I do the same thing on bedding pillars, only I spin them on a screwdriver and hold it against the bandsaw blade. We call that "Mexican knurling".


----------



## Jim Dobson (Oct 16, 2020)

derf said:


> I do the same thing on bedding pillars, only I spin them on a screwdriver and hold it against the bandsaw blade. We call that "Mexican knurling".



Thanks for the reply.
A friend of mine just wrote and I'll quote him " "I always use a small tap (3mm) in the drill chuck, with the pulley  hand held, on a piece shaft so it’s free to spin, free fingers need to  be braced against the drill vice,  works OK for me".


----------



## Jim Dobson (Oct 20, 2020)

Works very well for its intended purpose with model & toy steam.


----------



## pontiac428 (Oct 20, 2020)

Convex knurler, maybe?


----------



## Jim Dobson (Oct 22, 2020)

The width on all those would be to wide, the green pulley belt material that I use that's shown in the two above videos is only a few millimetres wide.


----------



## pontiac428 (Oct 22, 2020)

You took that way too literally!  That _type_ of tool will produce the _type_ of finish you seek.  It was meant to get the gears turning.


----------



## Jim Dobson (Oct 22, 2020)

My initial method shown was just to show what can be achieved with little tooling (in fact this was as I mention in the video a blade from a broken Dremel saw) and it works perfectly for me and its intended purpose of running toy & model steam accessories, making what you showed above is beyond my capabilities.


----------



## NortonDommi (Oct 22, 2020)

Wouldn't a rough surface chew up the belt? Is that belt a circular cross-section? If so wouldn't a V-section work better and be easier to make?


----------



## Jim Dobson (Oct 22, 2020)

Made many many V section ali and brass pulleys for smaller lighter model and toy steam driven accessories, some heavier ones need a little bit more grip because they slip, this stippling worked fantastically for me for what I wanted it to do, doesn't chew the belt up and alleviated any slippage.


----------



## NortonDommi (Oct 23, 2020)

Jim Dobson said:


> Made many many V section ali and brass pulleys for smaller lighter model and toy steam driven accessories, some heavier ones need a little bit more grip because they slip, this stippling worked fantastically for me for what I wanted it to do, doesn't chew the belt up and alleviated any slippage.
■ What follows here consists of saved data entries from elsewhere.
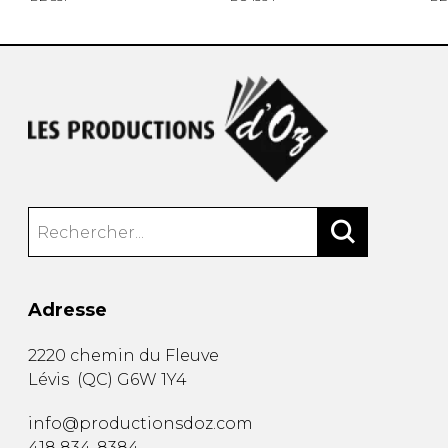
Adresse
2220 chemin du Fleuve
Lévis
(
QC
)
G6W 1Y4
info@productionsdoz.com
418 834-8384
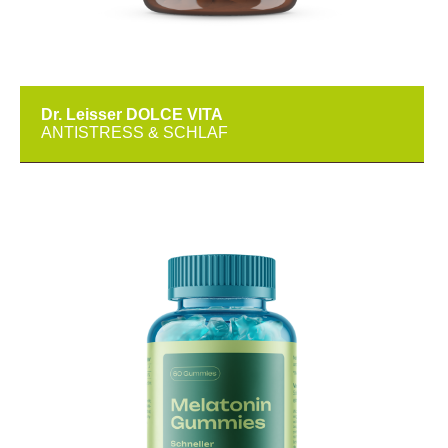
Dr. Leisser DOLCE VITA
ANTISTRESS & SCHLAF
Well I learn something new every day. I have de-glazed V-pulleys if they have become glassy after slippage, have occasionally had to spray 'belt-grip' with a worn belt and have seen V-belts damaged with what look like small gouges or dings in a pulley.  Round section bands like Volta or Durabelt I've only ever seen used with V or Circular pulleys with smooth surfaces. Mind you I've also not worked with belts that small.
  Got me to wondering if abrasive blasting with an aggressive grit would work.


----------



## NC Rick (Oct 23, 2020)

I believe clean belts of round or "V" profile work best on a correct fitting and matching pulley profile. There is a lot going on in their function.  Gilmer (sp?) Toothed belts are good for accuracy on position when driving positively.


----------